The bill centralizes and targets boating-related fee collection to boost funding for safety, access, and conservation, but may raise costs for boaters/taxpayers and shift or concentrate funding and administrative burdens at the state/local level.
State governments can combine collection of boating-related fees, simplifying administration and increasing revenue available for boating safety, access, and recreational programs.
Boaters and waterfront users may get improved safety, access, and recreational services because the law limits fee use to boating safety, access, recreation, and invasive species mitigation.
Local recreation and conservation projects (for example, invasive species control and habitat work) gain a dedicated funding source, supporting healthier waterways and recreational areas.
Boaters and taxpayers could face higher or consolidated state fees (including search-and-rescue and safety-related charges) if states impose or raise fees at registration.
If states restrict how collected fees are used, other maritime or broader local needs may receive less funding, shifting budget pressure elsewhere.
Increased or consolidated fee collection could create minor compliance and administrative costs for issuing authorities and some boat owners during implementation.
Based on analysis of 4 sections of legislative text.

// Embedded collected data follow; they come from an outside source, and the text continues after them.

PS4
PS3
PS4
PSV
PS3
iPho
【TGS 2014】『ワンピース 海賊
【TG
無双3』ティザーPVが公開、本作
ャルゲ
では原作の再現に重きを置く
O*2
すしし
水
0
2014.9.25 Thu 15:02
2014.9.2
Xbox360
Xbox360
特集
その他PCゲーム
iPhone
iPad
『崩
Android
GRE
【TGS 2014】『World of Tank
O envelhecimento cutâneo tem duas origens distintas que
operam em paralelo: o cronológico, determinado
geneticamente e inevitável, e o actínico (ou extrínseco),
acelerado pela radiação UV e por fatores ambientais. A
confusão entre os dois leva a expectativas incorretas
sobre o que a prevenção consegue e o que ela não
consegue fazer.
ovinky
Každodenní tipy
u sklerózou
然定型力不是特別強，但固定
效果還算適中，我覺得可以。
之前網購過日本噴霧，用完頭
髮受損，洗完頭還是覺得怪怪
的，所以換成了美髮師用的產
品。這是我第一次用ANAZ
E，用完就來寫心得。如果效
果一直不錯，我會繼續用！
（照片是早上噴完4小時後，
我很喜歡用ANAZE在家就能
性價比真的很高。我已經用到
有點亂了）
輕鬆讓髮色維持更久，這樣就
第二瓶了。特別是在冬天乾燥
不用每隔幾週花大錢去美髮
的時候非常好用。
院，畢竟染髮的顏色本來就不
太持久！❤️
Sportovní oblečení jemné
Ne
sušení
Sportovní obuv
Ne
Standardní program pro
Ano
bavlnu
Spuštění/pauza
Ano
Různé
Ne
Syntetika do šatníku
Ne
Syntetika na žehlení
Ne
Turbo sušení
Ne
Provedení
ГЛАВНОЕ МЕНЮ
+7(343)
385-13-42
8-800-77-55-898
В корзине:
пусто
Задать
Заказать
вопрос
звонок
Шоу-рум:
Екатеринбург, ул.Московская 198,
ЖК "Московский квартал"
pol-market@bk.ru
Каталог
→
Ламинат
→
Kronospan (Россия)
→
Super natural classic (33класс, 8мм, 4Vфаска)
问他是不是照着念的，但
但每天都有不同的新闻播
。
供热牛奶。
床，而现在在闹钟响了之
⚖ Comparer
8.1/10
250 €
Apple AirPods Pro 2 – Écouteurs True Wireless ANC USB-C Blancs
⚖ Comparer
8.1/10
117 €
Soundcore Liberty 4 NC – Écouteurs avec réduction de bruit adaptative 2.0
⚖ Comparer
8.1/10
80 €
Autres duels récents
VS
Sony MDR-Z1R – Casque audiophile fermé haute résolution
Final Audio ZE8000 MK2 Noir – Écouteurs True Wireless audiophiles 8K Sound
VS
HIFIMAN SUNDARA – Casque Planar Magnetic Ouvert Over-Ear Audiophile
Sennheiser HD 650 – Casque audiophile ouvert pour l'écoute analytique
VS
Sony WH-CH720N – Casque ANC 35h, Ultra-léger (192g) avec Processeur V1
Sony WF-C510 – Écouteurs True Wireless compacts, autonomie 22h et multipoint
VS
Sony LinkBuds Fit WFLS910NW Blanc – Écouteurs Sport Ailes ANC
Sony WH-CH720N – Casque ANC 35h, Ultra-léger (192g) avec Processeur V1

Allows States to collect certain boating fees at the same time as other fees and limits those fees' uses to boating safety, access, recreation, and aquatic invasive species mitigation.
Authorizes States that issue boating credentials to collect specified State boating fees at the same time they collect other fees authorized under federal law, and limits how those State fees may be used. The permitted uses are focused on improving recreational boating, boater safety, boater access, recreational water use, and activities to mitigate aquatic invasive species. The change amends federal boating law (46 U.S.C. § 12307) to expressly allow concurrent fee collection and to clarify that States may require payment of State fees related to boating, including fees tied to search-and-rescue, safety, or aquatic invasive species efforts.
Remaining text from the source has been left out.